Aug 22, 2022 - Economy & Business

Private equity's other close tax shave

Illustration of a hundred dollar bill getting sliced by a straight razor, narrowly missing Benjamin Franklin.

Illustration: Aïda Amer/Axios

Private equity lobbyists are very well compensated, but they still may be underpaid.

Driving the news: Beyond helping to salvage the carried interest tax break, as part of Inflation Reduction Act negotiations, private equity also beat back a costlier effort to raise taxes on portfolio companies.

  • This would have been a 15% book minimum tax applied to any company within a PE fund that generated at least $1 billion in aggregate profits.
  • In short, each portfolio company would be treated as part of a conglomerate. Even though they really aren't, as we've previously discussed when explaining why private equity funds aren't prone to systemic risk.
  • Moreover, the rule would have created perverse incentives for portfolio construction — prompting PE to back less profitable companies early in fund cycles, to stay under the $1 billion threshold for as long as possible.
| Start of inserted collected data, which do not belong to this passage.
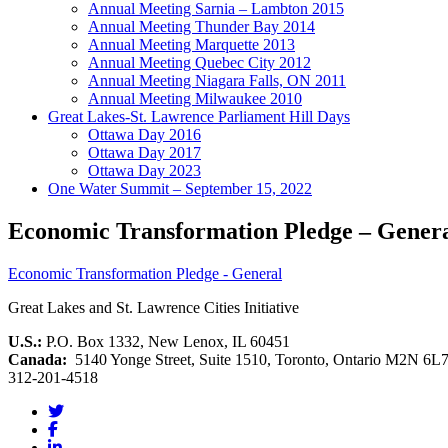
Annual Meeting Sarnia – Lambton 2015
Annual Meeting Thunder Bay 2014
Annual Meeting Marquette 2013
Annual Meeting Quebec City 2012
Annual Meeting Niagara Falls, ON 2011
Annual Meeting Milwaukee 2010
Great Lakes-St. Lawrence Parliament Hill Days
Ottawa Day 2016
Ottawa Day 2017
Ottawa Day 2023
One Water Summit – September 15, 2022
Economic Transformation Pledge – Gener
Economic Transformation Pledge - General
Great Lakes and St. Lawrence Cities Initiative
U.S.:
P.O. Box 1332, New Lenox, IL 60451
Canada:
5140 Yonge Street, Suite 1510, Toronto, Ontario M2N 6L
312-201-4518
Backstory: The 15% private equity proposal first appeared in early drafts of the failed Build Back Better bill, but wasn't in the original IRA agreement between Sens. Chuck Schumer (D-N.Y.) and Joe Manchin (D-W.Va.).

  • A source familiar with the process says that CBO mistakenly included the provision in its calculations of IRA's budgetary impact, saying it would generate around $35 billion in federal revenue over 10 years.
  • This set off a chain reaction during the vote-a-rama, as there was no way either Manchin or Sen. Kyrsten Sinema (D-Ariz.) would support the clause's addition. Plus, GOP senate candidates like Arizona's Blake Masters made hay of it on social media, arguing (correctly) that a tax aimed at mega-corporations was being extended to small and mid-sized businesses.
  • Sen. John Thune (R-S.D.) proposed a pay-for that would have limited SALT deductions, but that would have been a no-go for Democrats in high-tax states like New Jersey.
  • Sen. Mark Warner (D-Va.), a onetime venture capitalist who had been in regular talks with Manchin ahead of IRA's introduction, revived a previously scrapped extension on deductibility caps on pas-through excess business losses. A source close to Warner says he worked out the savior amendment on the fly, without staff input.

The bottom line: The carried interest effort was poorly written, but at least well intentioned (based on my longstanding contention that carry is a fee for service). The 15% book minimum tax on PE portfolio companies, on the other hand, was dreadful from the jump and deserved its demise.